Front-month futures for West Texas Intermediate crude briefly threatened $59/barrel this morning before pulling back to trade near the flatline. This has been a quiet day in the oil pits, and that is not a bad thing. As I have noted many times in my RM columns and elsewhere, much of the volatility in crude oil futures is a creation of traders themselves, and the hedge funds that drive those trades. As very, very few crude oil futures contracts ever see physical settlement, it is just paper chasing paper. That is magnified in the natural gas pits as that contract, known unaffectionately among traders as "the widowmaker," moves rapidly on very little information.
So, what can we make of an energy futures market in which both oil and natural gas futures are in a steady uptrend with very little volatility? Well first we have to make sure the numbers bear that out, and a quick check of the CBOE's Crude Oil ETF Volatility Index, OVX (sometimes referred to as the Oil VIX) shows a gradual decline over the past month. OVX now sits at about 27, a level which has shown support from a technical perspective. The oil markets are calm.
But how can that be with turmoil in Venezuela, constant maneuvering among OPEC members and continued horse-trading between the U.S. and China, the world's two largest importers of crude? I mentioned this in my RM column yesterday, but the key to investing profitable is tune out the market's noise and focus on key performance indicators.
For oil that is, not surprisingly, supply and demand. According to the IEA, global oil demand is running at about 100 million barrels per day now and global oil supply is currently running at 100 million barrels per day. The supply and demand lines on IEA's global oil balance chart intersect in 1Q19 and that is exactly what the markets are telling you with the slow steady move upward in crude prices this year after December's pullback. The stock market's rally from the Christmas Eve lows helps all risk assets, for sure, but the idiosyncratic nature of the crude oil futures curve is telling us something.
The current futures curve has a nice steady slope upward from today's front-month (April's contract) value of $58.50 to a figure of exactly $60/barrel for November's contract and then a slope downward. That is hakuna matata. Seriously, with all the sturm und drang about global energy prices I can't think of a time when the curve expressed such a carefree outlook.

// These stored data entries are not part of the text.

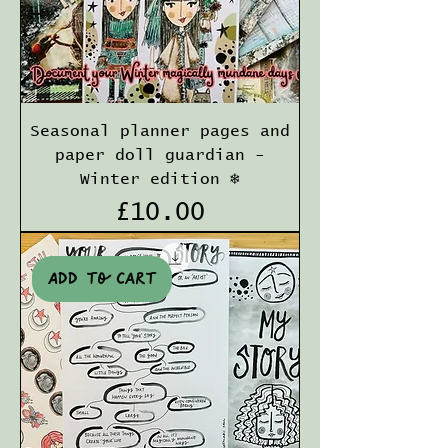
Seasonal planner pages and
paper doll guardian -
Winter edition ❄️
Price
£10.00
Add to cart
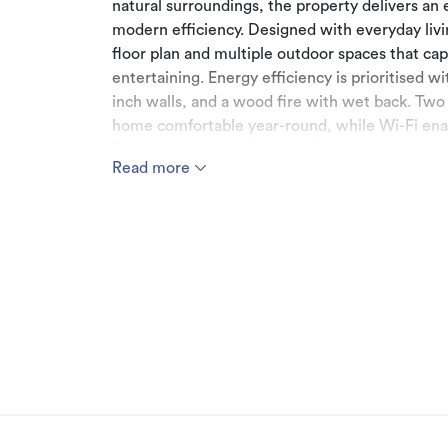
natural surroundings, the property delivers an 
modern efficiency. Designed with everyday liv
floor plan and multiple outdoor spaces that cap
entertaining. Energy efficiency is prioritised w
inch walls, and a wood fire with wet back. Two
home comfortable year-round, while Wi-Fi ena
front door lock provide seamless smart home 
Read more
Accommodation is well catered for, with four 
storage. The master suite is a standout - compl
appointed en suite with a bath and stunning vi
Internal access double garaging ensures your v
Set on approximately 7.7 hectares, each paddoc
block is fully electric fenced. A versatile 4-ba
further practicality. Water infrastructure incl
two storage tanks with a combined 55,000 litre
This is a rare opportunity to secure a near-ne
sustainability, and rural living come together e
opportunities don't come up often.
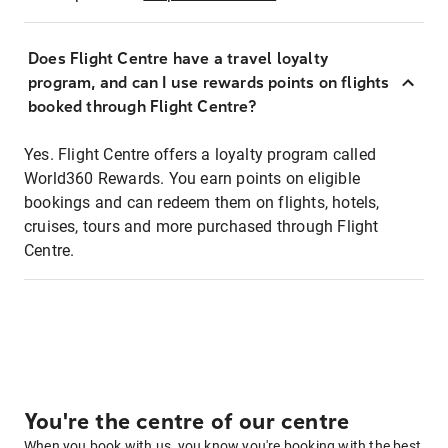
Does Flight Centre have a travel loyalty
program, and can I use rewards points on flights
booked through Flight Centre?
Yes. Flight Centre offers a loyalty program called
World360 Rewards. You earn points on eligible
bookings and can redeem them on flights, hotels,
cruises, tours and more purchased through Flight
Centre.
You're the centre of our centre
When you book with us, you know you're booking with the best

So, either the idiots who fill your email inbox with rumors of secret pipelines and the death of fossil fuels are correct (they are not,) or this is a good time to be invested in securities that benefit from steady, yet upwardly-biased oil prices.
As I mentioned yesterday, I own Exxon Mobil (XOM) for myself and my clients, but that is not my favorite energy investment. No, the apple of my eye is still the 10% Series A Cumulative Preferred Stock issued by Callon Petroleum (CPE) . CPE-A is now trading at $52, a 4% premium to par, and so is "only " yielding 9.61% if bought today. I was able to add some more CPE-A when it fell below par in the market's swoon in mid-December. That basis-lowering plus the consistent reinvestment of dividends means that CPE-A is yielding near 15% for my longest-tenured clients.
It's just such a nice feeling to have a name your portfolio that makes you say "ahhhh." Callon paid that preferred dividend when oil plunged to $26 per barrel in February 2016, and I believe it is safe in any economic environment. That said, Callon management is aggressively pursuing acquisitions, especially in the Permian, so I doubt the company will be flush enough to use excess cash to redeem CPE-A, which has been callable since May, 2018.
So, yes, even an energy security can be a security blanket. Feel free to cuddle up with CPE-A and sleep better at night.